Der Krise der traditionellen Industrie verdankte die SPD die maximale Mobilisierung ihrer verunsicherten Wähler. Das ist für immer dahin. Denn die SPD ist nicht mehr im vorpolitischen Raum verankert. Sie tritt nicht mehr als Gewerkschaftspartei auf, mit Multifunktionären in den Betriebsräten als Kümmerer vor Ort. Wenn sie es noch versucht, ist die Reichweite äußerst begrenzt. Der SPD ist die Milieuhaftung abhanden gekommen, sie ist den Lebensgefühlen ihrer Kernwähler entkoppelt. Sie ist keine Graswurzelpartei mehr, wie die CSU es in Bayern noch vorlebt. Die Reformagenda-Politik hat Sinnlöcher für die sozialdemokratischen Wähler hinterlassen. Ein Fünftel aller Mitglieder haben die SPD seit 1998 verlassen. In NRW ist die CDU mittlerweile die mitgliederstärkste Partei. Die SPD-Aktiven in NRW sind nach drei verlorenen Wahlen (Europawahl, Kommunalwahl, Landtagswahl) seit 2005 voller Depression für die anstehende Bundestagswahl. Da ist kein traditionelles „Herzkammer-Gefühl“ mehr zu wecken. Da haben die Erosions- und Entfremdungsprozesse langfristig die Kampagnenfähigkeit der SPD erschüttert.
Umgekehrt lässt sich nicht schlussfolgern, dass eine neue hegemoniale Stellung für die CDU entstanden sei. Die Zeiten von strukturellen Mehrheiten sind eindeutig vorbei. Der klare Sieg von Schwarz-Gelb bedeutet nicht automatisch einen Serienstart oder die nostalgische Brücke zu den Siegen in den sechziger Jahren. Die strategische Botschaft lautet ganz anders: Der Union ist es gelungen, im großstädtischen Bereich erhebliche Zuwächse zu erzielen und den Rang einer neuen „Arbeiterpartei“ zu erkämpfen. Die bibelfesten Stammwähler von Paderborn bis Arnsberg hatte sie ohnehin hinter sich. Die Landtagswahl hat insofern erdbebenhafte Erschütterungen im Parteienwettbewerb gebracht, die auf Berlin ausstrahlen.

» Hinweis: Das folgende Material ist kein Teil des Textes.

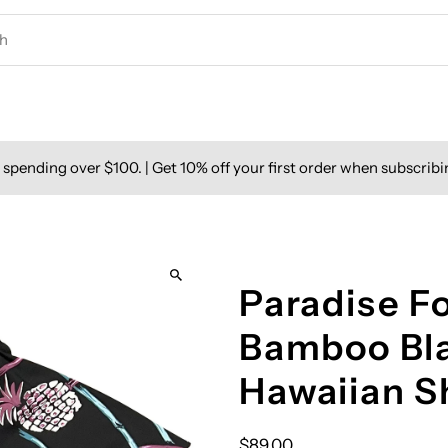
spending over $100. | Get 10% off your first order when subscribi
Paradise F
Bamboo Bla
Hawaiian S
$89.00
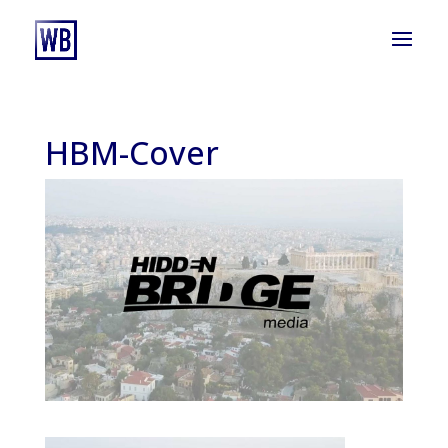
HBM-Cover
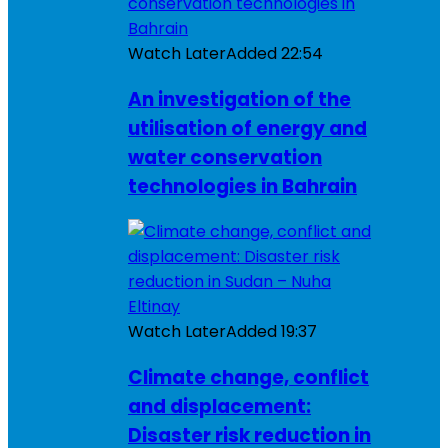
Watch Later
Added
22:54
An investigation of the
utilisation of energy and
water conservation
technologies in Bahrain
Watch Later
Added
19:37
Climate change, conflict
and displacement:
Disaster risk reduction in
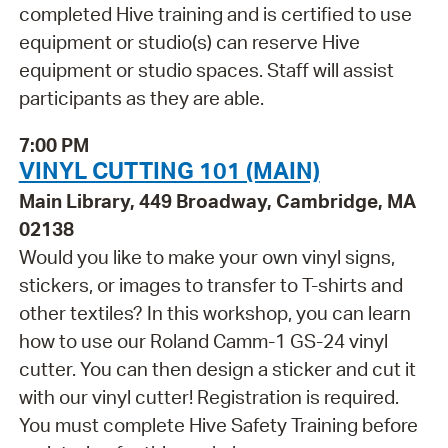
completed Hive training and is certified to use
equipment or studio(s) can reserve Hive
equipment or studio spaces. Staff will assist
participants as they are able.
7:00 PM
VINYL CUTTING 101 (MAIN)
Main Library, 449 Broadway, Cambridge, MA
02138
Would you like to make your own vinyl signs,
stickers, or images to transfer to T-shirts and
other textiles? In this workshop, you can learn
how to use our Roland Camm-1 GS-24 vinyl
cutter. You can then design a sticker and cut it
with our vinyl cutter! Registration is required.
You must complete Hive Safety Training before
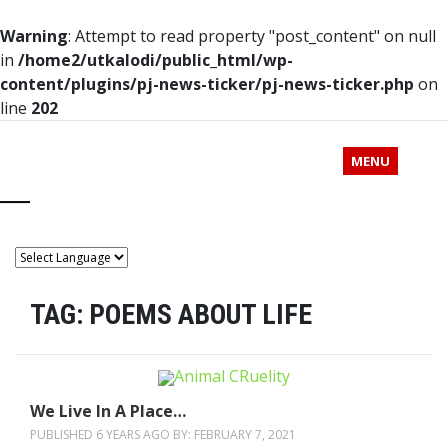
Warning
: Attempt to read property "post_content" on null
in
/home2/utkalodi/public_html/wp-
content/plugins/pj-news-ticker/pj-news-ticker.php
on
line
202
MENU
TAG:
POEMS ABOUT LIFE
We Live In A Place…
PUBLISHED 6 YEARS AGO BY:
FEBRUARY 7, 2021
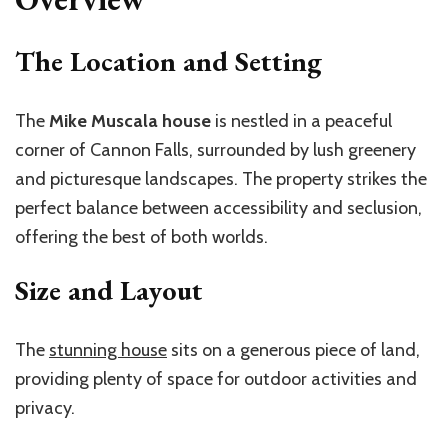
The Location and Setting
The
Mike Muscala house
is nestled in a peaceful
corner of Cannon Falls, surrounded by lush greenery
and picturesque landscapes. The property strikes the
perfect balance between accessibility and seclusion,
offering the best of both worlds.
Size and Layout
The
stunning house
sits on a generous piece of land,
providing plenty of space for outdoor activities and
privacy.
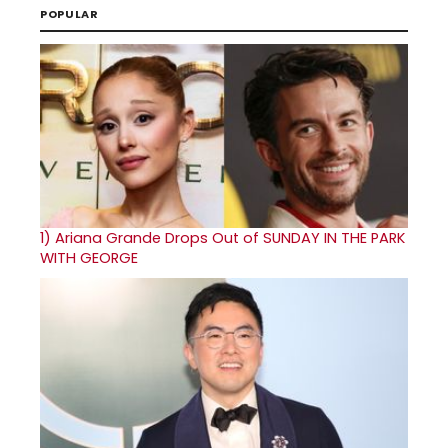
POPULAR
1)
Ariana Grande Drops Out of SUNDAY IN THE PARK
WITH GEORGE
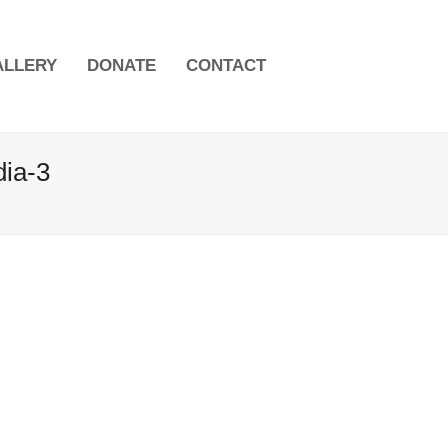
ALLERY
DONATE
CONTACT
dia-3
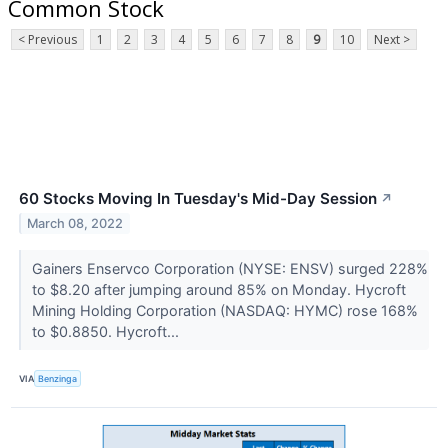
Common Stock
< Previous
1
2
3
4
5
6
7
8
9
10
Next >
60 Stocks Moving In Tuesday's Mid-Day Session
↗
March 08, 2022
Gainers Enservco Corporation (NYSE: ENSV) surged 228%
to $8.20 after jumping around 85% on Monday. Hycroft
Mining Holding Corporation (NASDAQ: HYMC) rose 168%
to $0.8850. Hycroft...
VIA
Benzinga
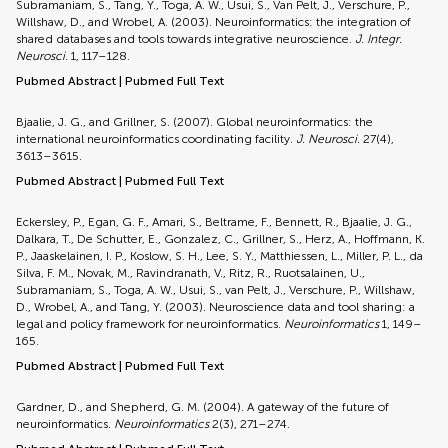
Subramaniam, S., Tang, Y., Toga, A. W., Usui, S., Van Pelt, J., Verschure, P.,
Willshaw, D., and Wrobel, A. (2003). Neuroinformatics: the integration of
shared databases and tools towards integrative neuroscience.
J. Integr.
Neurosci.
1, 117–128.
Pubmed Abstract
|
Pubmed Full Text
Bjaalie, J. G., and Grillner, S. (2007). Global neuroinformatics: the
international neuroinformatics coordinating facility.
J. Neurosci.
27(4),
3613–3615.
Pubmed Abstract
|
Pubmed Full Text
Eckersley, P., Egan, G. F., Amari, S., Beltrame, F., Bennett, R., Bjaalie, J. G.,
Dalkara, T., De Schutter, E., Gonzalez, C., Grillner, S., Herz, A., Hoffmann, K.
P., Jaaskelainen, I. P., Koslow, S. H., Lee, S. Y., Matthiessen, L., Miller, P. L., da
Silva, F. M., Novak, M., Ravindranath, V., Ritz, R., Ruotsalainen, U.,
Subramaniam, S., Toga, A. W., Usui, S., van Pelt, J., Verschure, P., Willshaw,
D., Wrobel, A., and Tang, Y. (2003). Neuroscience data and tool sharing: a
legal and policy framework for neuroinformatics.
Neuroinformatics
1, 149–
165.
Pubmed Abstract
|
Pubmed Full Text
Gardner, D., and Shepherd, G. M. (2004). A gateway of the future of
neuroinformatics.
Neuroinformatics
2(3), 271–274.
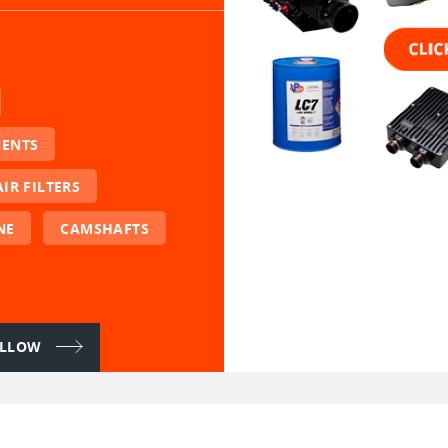
NENTS
AIR FILTERS
NE
CAMSHAFTS
FOLLOW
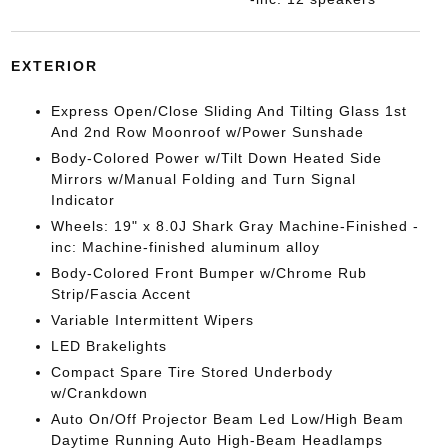
EXTERIOR
Express Open/Close Sliding And Tilting Glass 1st
And 2nd Row Moonroof w/Power Sunshade
Body-Colored Power w/Tilt Down Heated Side
Mirrors w/Manual Folding and Turn Signal
Indicator
Wheels: 19" x 8.0J Shark Gray Machine-Finished -
inc: Machine-finished aluminum alloy
Body-Colored Front Bumper w/Chrome Rub
Strip/Fascia Accent
Variable Intermittent Wipers
LED Brakelights
Compact Spare Tire Stored Underbody
w/Crankdown
Auto On/Off Projector Beam Led Low/High Beam
Daytime Running Auto High-Beam Headlamps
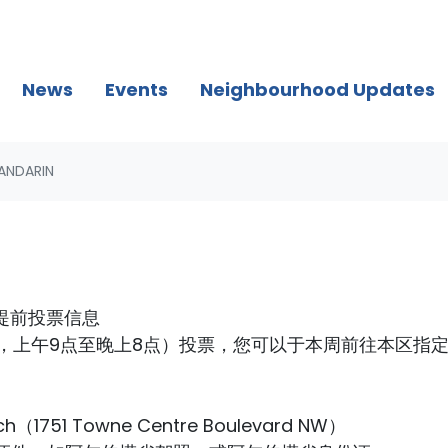
News
Events
Neighbourhood Updates
ANDARIN
in提前投票信息
一，上午9点至晚上8点）投票，您可以于本周前往本区指
ch（1751 Towne Centre Boulevard NW）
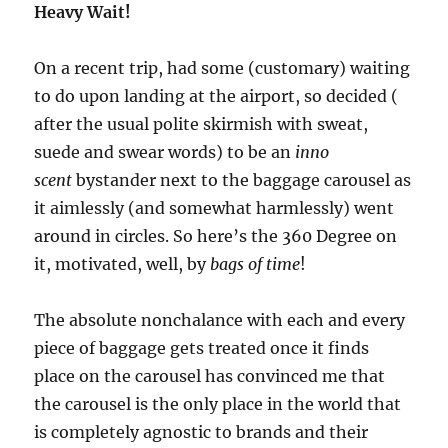
Heavy Wait!
On a recent trip, had some (customary) waiting
to do upon landing at the airport, so decided (
after the usual polite skirmish with sweat,
suede and swear words) to be an
inno
scent
bystander next to the baggage carousel as
it aimlessly (and somewhat harmlessly) went
around in circles. So here’s the 360 Degree on
it, motivated, well, by
bags of time
!
The absolute nonchalance with each and every
piece of baggage gets treated once it finds
place on the carousel has convinced me that
the carousel is the only place in the world that
is completely agnostic to brands and their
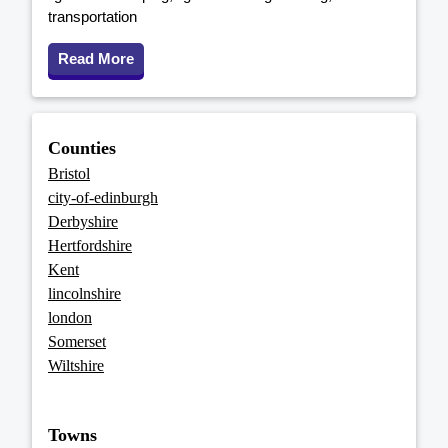
transportation
Read More
Counties
Bristol
city-of-edinburgh
Derbyshire
Hertfordshire
Kent
lincolnshire
london
Somerset
Wiltshire
Towns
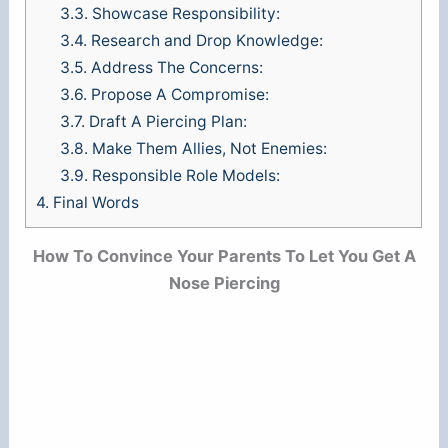
3.3.
Showcase Responsibility:
3.4.
Research and Drop Knowledge:
3.5.
Address The Concerns:
3.6.
Propose A Compromise:
3.7.
Draft A Piercing Plan:
3.8.
Make Them Allies, Not Enemies:
3.9.
Responsible Role Models:
4.
Final Words
How To Convince Your Parents To Let You Get A
Nose Piercing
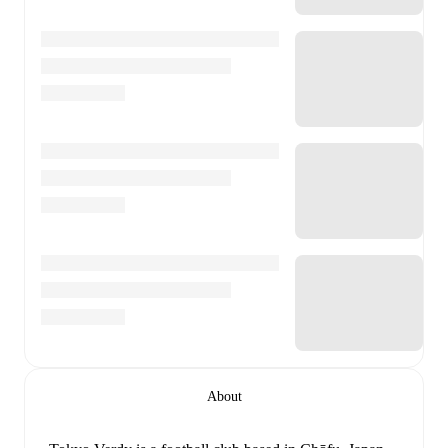
About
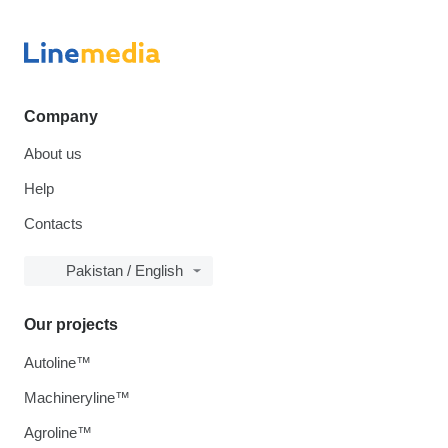
Company
About us
Help
Contacts
Pakistan / English
Our projects
Autoline™
Machineryline™
Agroline™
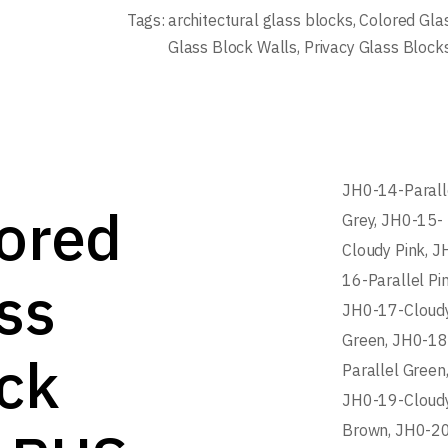
Tags:
architectural glass blocks
,
Colored Gla
Glass Block Walls
,
Privacy Glass Block
JH0-14-Parall
ored
Grey, JH0-15-
Cloudy Pink, J
ss
16-Parallel Pin
JH0-17-Cloud
Green, JH0-1
ck
Parallel Green
JH0-19-Cloud
Brown, JH0-2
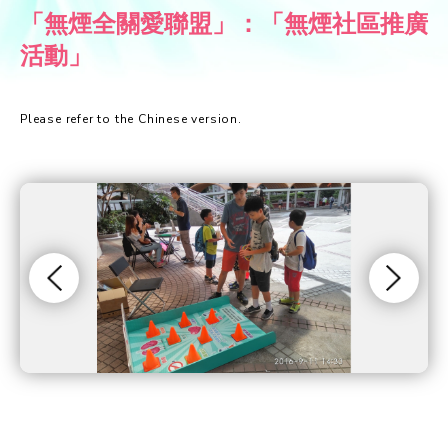
「無煙全關愛聯盟」：「無煙社區推廣
活動」
Please refer to the Chinese version.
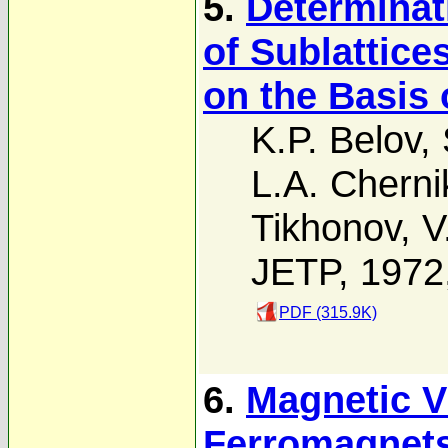
5.
Determinat
of Sublattice
on the Basis 
K.P. Belov
,
L.A. Chern
Tikhonov
,
V
JETP, 1972
PDF (315.9K)
6.
Magnetic V
Ferromagnet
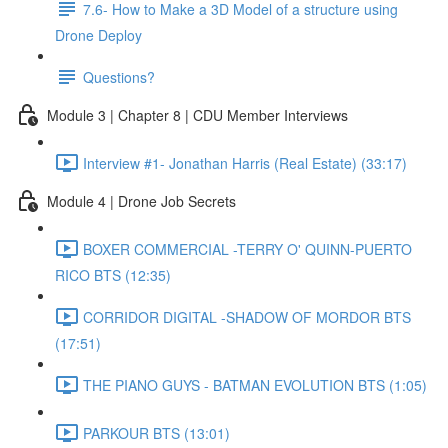
7.6- How to Make a 3D Model of a structure using
Drone Deploy
Questions?
Module 3 | Chapter 8 | CDU Member Interviews
Interview #1- Jonathan Harris (Real Estate) (33:17)
Module 4 | Drone Job Secrets
BOXER COMMERCIAL -TERRY O' QUINN-PUERTO
RICO BTS (12:35)
CORRIDOR DIGITAL -SHADOW OF MORDOR BTS
(17:51)
THE PIANO GUYS - BATMAN EVOLUTION BTS (1:05)
PARKOUR BTS (13:01)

Doch neben dem telegenen Spektakulären hat die Landtagswahl langfristig neue Konturen im Parteienwettbewerb angekündigt. Es scheinen sich die Bedingungen des Erfolgs im politischen Wettbewerb verändert zu haben. Ratlose Ruhe kombiniert mit elementaren Absturzängsten herrschten an vielen Orten vor allem in der Mittelschicht. Die offenen Sozialproteste gegen die Hartz-Reformen sind längst abgeflaut. Die Horrormeldungen über Arbeitslosenzahlen führen zum ritualisierten Schlagabtausch zwischen Regierung und Opposition. Eine deutliche Mehrheit der Bundesbürger rechnet deshalb perspektivisch äußerst pessimistisch mit einer klaren Verschlechterung der Lage. Lethargisch, leidenschaftslos, desillusioniert ergeben sich die Bürger offenbar ihrem unabwendbaren Schicksal. Von der Lösungskompetenz des politischen Betriebs oder gar der politischen Akteure sind nur noch Minderheiten überzeugt. Die Mehrheit pflegt eine zynische Politikverachtung. Politik scheint nicht mehr kompetent zu sein.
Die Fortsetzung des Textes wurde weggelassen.